Гаю пришлось поведать ей о наказании Ланкастера.
— Ваш муж сильно расстроен, мадам. Неудивительно, что в таком состоянии он забыл обо всем на свете.
— Ничего, пусть еще хоть раз попробует позабыть обо мне! — мрачно пообещала Магдален, когда де Жерве подсаживал ее на лошадь. — И если ему запрещено спускаться в главный зал, то мне — нет. Так что я присутствую на ужине, а где будет ужинать он, меня не касается.
— Жене лорда не стоит так себя вести, — заметил Гай, но в голосе его она не услышала упрека. Эдмунд, безусловно, поступал некрасиво, а потому имело смысл немного его проучить.
— Почему он хотел сражаться со сьёром де Ламбером до конца? — спросила она вдруг, когда в сопровождении двух своих пажей и оруженосца Гая они выехали на дорогу.
Гай пожал плечами.
— Юношеская ссора, которой совсем не место на подобном турнире. Их обоих необходимо было поставить на место.
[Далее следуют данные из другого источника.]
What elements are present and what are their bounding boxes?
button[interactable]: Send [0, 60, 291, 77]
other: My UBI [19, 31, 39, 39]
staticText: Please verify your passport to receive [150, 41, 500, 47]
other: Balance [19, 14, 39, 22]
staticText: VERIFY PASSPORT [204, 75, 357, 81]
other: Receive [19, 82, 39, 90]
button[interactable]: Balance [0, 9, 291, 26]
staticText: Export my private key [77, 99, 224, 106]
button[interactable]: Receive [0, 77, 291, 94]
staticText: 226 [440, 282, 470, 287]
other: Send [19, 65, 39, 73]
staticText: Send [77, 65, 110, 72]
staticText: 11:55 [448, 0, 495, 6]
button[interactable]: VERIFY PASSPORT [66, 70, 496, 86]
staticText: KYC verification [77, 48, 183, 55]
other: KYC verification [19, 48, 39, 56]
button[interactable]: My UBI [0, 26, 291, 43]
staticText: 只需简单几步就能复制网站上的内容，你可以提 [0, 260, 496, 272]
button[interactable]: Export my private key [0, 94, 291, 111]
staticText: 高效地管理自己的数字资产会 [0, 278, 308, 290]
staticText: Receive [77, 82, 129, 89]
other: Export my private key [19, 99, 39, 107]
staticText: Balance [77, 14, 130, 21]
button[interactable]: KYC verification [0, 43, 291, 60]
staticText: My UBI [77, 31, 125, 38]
— Но де Ламберу разрешили участвовать дальше в турнире. — Ее гнев утих, однако теперь она переживала за Эдмунда, с которым обошлись явно несправедливо.
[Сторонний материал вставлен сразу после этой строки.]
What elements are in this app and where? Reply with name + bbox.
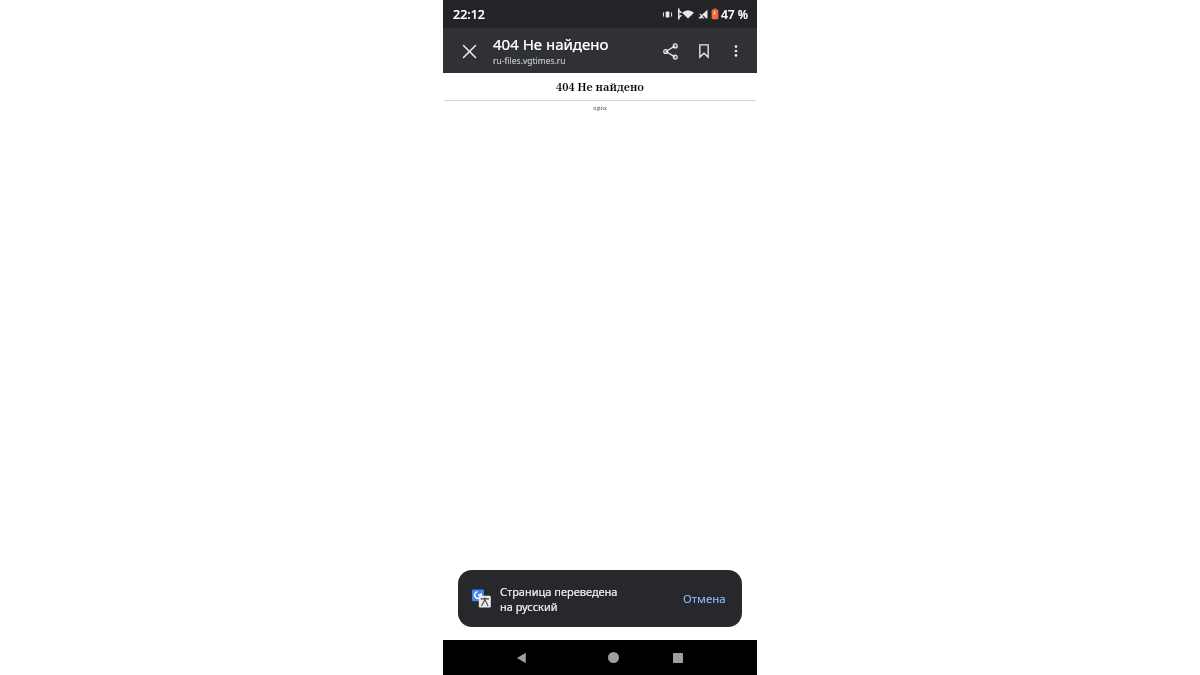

— Разрешили, — согласился ее спутник. — Если вам интересно почему, можете спросить об этом у герцога, что до меня, то я не рискую пускаться в объяснения.
Утолил ли он ее любопытство? А если да, то до какой степени? Остается надеяться, что Эдмунд, перебесившись, придумает какую-нибудь убедительную историю на тот случай, если она пожелает выяснить у него обстоятельства ссоры. Де Бресс был теперь также посвящен в тайну ее рождения, но если бы она узнала об этом и о том, что Эдмунд уязвлен самой мыслью о незаконности ее рождения, это нанесло бы величайший удар по ее самолюбию.
Они уже достигли того места, где дорога круто поворачивала влево. Обочина здесь поросла лавром и ежевикой, и пряный запах лавра висел в вечернем воздухе, смешиваясь с испарениями согретой за день земли.
И вдруг как из-под земли перед ними выросли шестеро дюжих молодцев в кожаных куртках, домотканых штанах и крестьянских башмаках. Вооруженные ножами, дубинками, разбойники кинулись на всадников, явно намереваясь перерезать животным сухожилия. Гай и его оруженосец, вооруженные мечами и кинжалами, тут же ринулись в бой. Но бедные пажи, у которых были только кинжалы, с трудом уклонялись от убийственных ударов тяжелыми дубинками. Мальчишки лишь отгоняли разбойников от себя, стараясь, чтобы их не стащили на землю. Гай хладнокровно орудовал мечом, успев отметить про себя, что нападавшие ведут себя странно, — они пытаются вывести из строя лошадей, а не поразить всадников. Гай был уверен в победе. Хотя разбойников было шестеро, а их четверо, тем не менее эти четверо обучены военному делу, а двое из них — Гай и его оруженосец — вооружены мечами. Такой исход был почти наверняка равнозначен для нападавших самоубийству, и действия их вновь показались Гаю непонятными.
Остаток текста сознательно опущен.